The 403rd Civil Affairs Battalion received authority from the 404th CA Battalion through a transfer of authority ceremony on Camp Lemonnier, Oct. 13.
Both the 403rd and 404th are reserve forces, their soldiers utilizing their civilian skills to help mission accomplishment in deployed environments.
In Djibouti, serving under the Combined Joint Task Force Horn of Africa, the CA mission is spread across the combined joint operating area, ranging from veterinarian and medical assistance, security training, in countries like Tanzania, Uganda and Kenya, to English discussion groups here in Djibouti. All while working with leaders to ensure partnerships are strengthened.
Lt. Col. Stefan Adamcik, 404th CA Battalion commander, felt the 404th was leaving on a good note.

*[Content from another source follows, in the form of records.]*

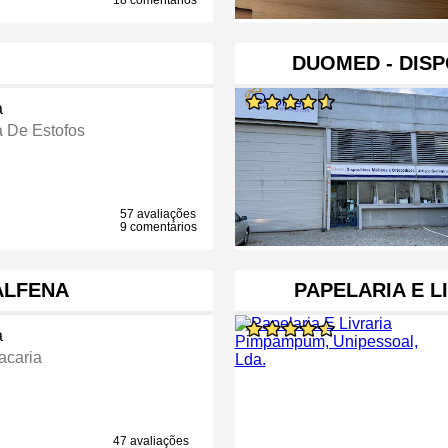
18 comentários
DUOMED - DISP
a
a De Estofos
57 avaliações
9 comentários
ALFENA
PAPELARIA E L
a
acaria
47 avaliações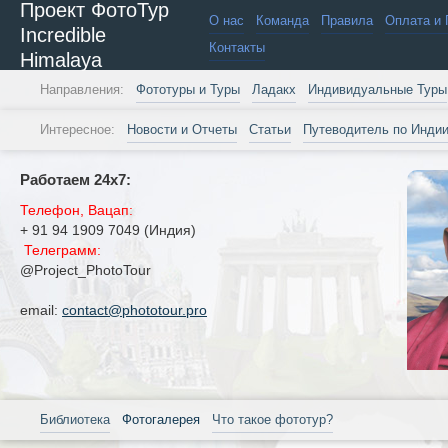
Проект ФотоТур
О нас
Команда
Правила
Оплата и 
Incredible
Контакты
Himalaya
Направления:
Фототуры и Туры
Ладакх
Индивидуальные Туры
Интересное:
Новости и Отчеты
Статьи
Путеводитель по Инди
Работаем 24х7:
Телефон, Вацап:
+ 91 94 1909 7049 (Индия)
Телеграмм:
@Project_PhotoTour
email:
contact@phototour.pro
Библиотека
Фотогалерея
Что такое фототур?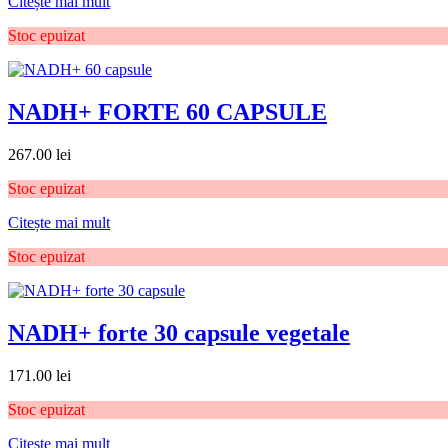
Citește mai mult
Stoc epuizat
NADH+ FORTE 60 CAPSULE
267.00
lei
Stoc epuizat
Citește mai mult
Stoc epuizat
NADH+ forte 30 capsule vegetale
171.00
lei
Stoc epuizat
Citește mai mult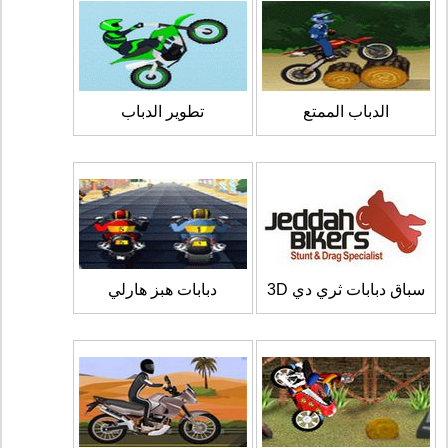
الدباب الممتع
تطوير الدباب
سباق دبابات ثري دي 3D
دبابات هبز هارلي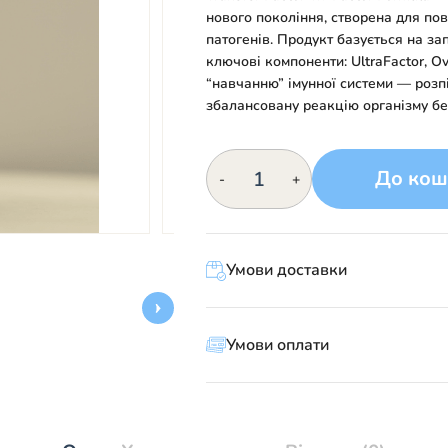
нового покоління, створена для повн
патогенів. Продукт базується на з
ключові компоненти: UltraFactor, O
“навчанню” імунної системи — розпі
збалансовану реакцію організму б
4Life,
До кош
-
+
Transfer
Factor
Tri-
Factor
Formula,
Умови доставки
Трансфер
Фактор
кількість
Умови оплати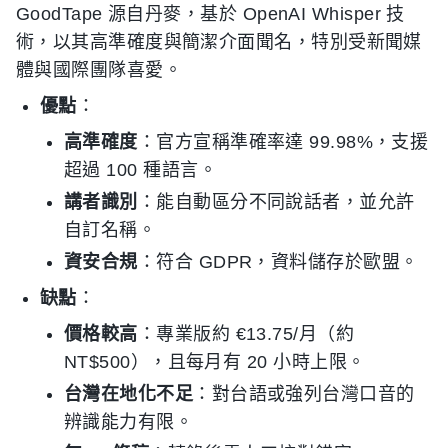
GoodTape 源自丹麥，基於 OpenAI Whisper 技
術，以其高準確度與簡潔介面聞名，特別受新聞媒
體與國際團隊喜愛。
優點
：
高準確度
：官方宣稱準確率達 99.98%，支援
超過 100 種語言。
講者識別
：能自動區分不同說話者，並允許
自訂名稱。
資安合規
：符合 GDPR，資料儲存於歐盟。
缺點
：
價格較高
：專業版約 €13.75/月（約
NT$500），且每月有 20 小時上限。
台灣在地化不足
：對台語或強列台灣口音的
辨識能力有限。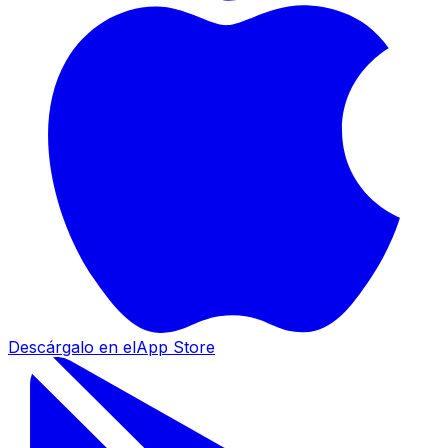
Descárgalo en el
App Store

“I think my battalion did magnificently; we’re very excited to be going home,” said Adamcik. “It’s been a long tour and we’ve done a lot, so we’re looking forward to getting back to our families and home.”
This is Adamcik’s fourth tour in Djibouti.
“I think CJTF-HOA in the present configuration, it’s the best it’s ever been,” said Adamcik. “We’ve got the best balance of focus on all the theater countries. I just have a really good feeling about it.”
For the incoming battalion, he left a few words of advice.
“Flexibility, agility of thought, always to approach a problem set with all the tools that CA trains to do and be flexible about it,” said Adamcik. “Things can change; it’s a dynamic theater.”
Adamcik reflected on what he thinks his battalion did best.
“We were able to never fail the command,” said Adamcik. “Whenever they asked for a mission, they wanted us to be somewhere, we were there. We were able also to be predictive about what CJTF HOA needed. We gave them more than what they asked for many times.”
Lt. Col. Scott Kim, 403rd CA BN commander, looks forward to taking command of the CA mission.
“I feel great; they set us up for success,” said Kim. “They [the 404th] have definitely moved the needle in a noticeable way. They have built the reputation of Civil Affairs, and I think they’ve helped some of the joint staff better understand what our role is.
Kim, like many of his soldiers, has deployed to Djibouti in the past.
“I have a number of soldiers who have deployed here as recent as two years ago,” said Kim. “We’re excited to come back because the operating environment has matured a bit, so that it’s more understanding of civil affairs. The new soldiers are excited to be here because it’s their first deployment. From talking to the previous battalion, they realize this is a good time to be here.”